G ià prima che l’Italia ricevesse la prima tranche del suo pacchetto di sovvenzioni e prestiti da 191,5 miliardi di euro nell’ambito del Pnrr, chiarisce il FT, «c’erano dubbi sulla sua capacità di utilizzare efficacemente la liquidità». Secondo il quotidiano londinese, Roma ha sempre speso poco e non è riuscita a fare buon uso dei fondi Ue. Al ritmo attuale, potrebbe finire per spendere solo un quarto della sua allocazione totale del Recovery entro la scadenza fissata da Bruxelles per la metà del 2026. Per un’economia che ha all’incirca le stesse dimensioni che aveva subito dopo la crisi finanziaria del 2008, con un debito pari al 144,4% del Pil, sarebbe un’enorme opportunità sprecata.

Viviamo, cioè, secondo il FT, il paradosso beffardo di avere a disposizione fondi enormi concepiti per aiutarci a superare una volta per tutte alcuni dei nostri difetti cronici, ma non riusciamo a spendere neanche questi fondi proprio a causa di quei difetti. Oltre a questo, c’è però una certa reticenza, diciamo pure una certa renitenza, sul piano della volontà di sciogliere nodi antichi: «Meloni vuole anche annacquare alcune riforme strutturali. Queste includono il miglioramento dell’efficienza del settore pubblico, la promozione della concorrenza (chiaro riferimento alla difesa di categorie come balneari e tassisti) e gli obiettivi di riduzione degli arretrati dei tribunali e dell’evasione fiscale».

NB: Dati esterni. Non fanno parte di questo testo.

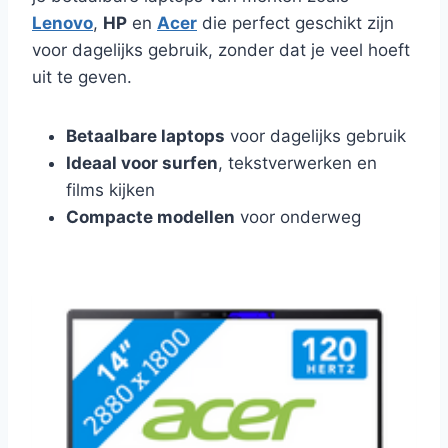
Lenovo
,
HP
en
Acer
die perfect geschikt zijn
voor dagelijks gebruik, zonder dat je veel hoeft
uit te geven.
Betaalbare laptops
voor dagelijks gebruik
Ideaal voor surfen
, tekstverwerken en
films kijken
Compacte modellen
voor onderweg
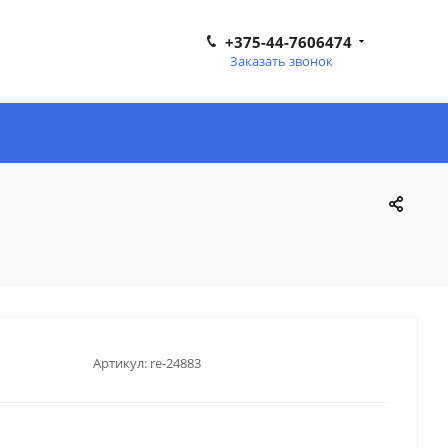
+375-44-7606474
Заказать звонок
Артикул:
re-24883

Molte riforme sono state pensate per sostenere una maggiore crescita della produttività, che può contribuire a rendere il debito pubblico italiano più sostenibile. Rimaneggiare su queste promesse, secondo il FT, sarebbe un errore: la lunga incapacità dell’Italia di spendere e gestire i fondi europei deriva da molte delle sfide che le riforme cercano di affrontare.

Se la proroga chiesta da Roma per completare il piano non è proponibile, la revisione del piano è la cosa più sensata, sostiene il quotidiano inglese. Il governo Meloni ha già inviato a Bruxelles delle “correzioni” che eliminano alcuni investimenti pubblici, anche per il rinnovamento urbano, e reindirizzano i fondi verso le infrastrutture energetiche e i crediti d’imposta verdi per le imprese e le famiglie. Attenzione però: «Incanalare più spesa in queste aree attraverso il settore privato è ragionevole, ma la cancellazione di investimenti pubblici tanto necessari in infrastrutture fatiscenti sarebbe un colpo amaro».

La fatica che stiamo facendo a rispettare il calendario concordato con Bruxelles viene ricordata dal quotidiano inglese in modo impietoso: L’Italia doveva originariamente spendere poco più di 40 miliardi di euro entro la fine del 2022, «ma secondo Capital Economics (azienda inglese di ricerca economica) ne ha spesi meno del 60%». La maggior parte dei fondi è stata destinata agli incentivi fiscali per l’edilizia e la digitalizzazione, che hanno sostenuto l’economia italiana lo scorso anno. Ma la spesa per i progetti di investimento veri e propri è stata finora esigua.

In conclusione, il giornale inglese ne ha anche per Bruxelles: se va male il nostro Pnrr, avverte, va male tutto l’impianto del Recovery. Il cui successo si misurerà da Roma. Quindi «è nell’interesse di Bruxelles rielaborare il piano con l’Italia, che resta tuttavia la principale artefice del proprio destino».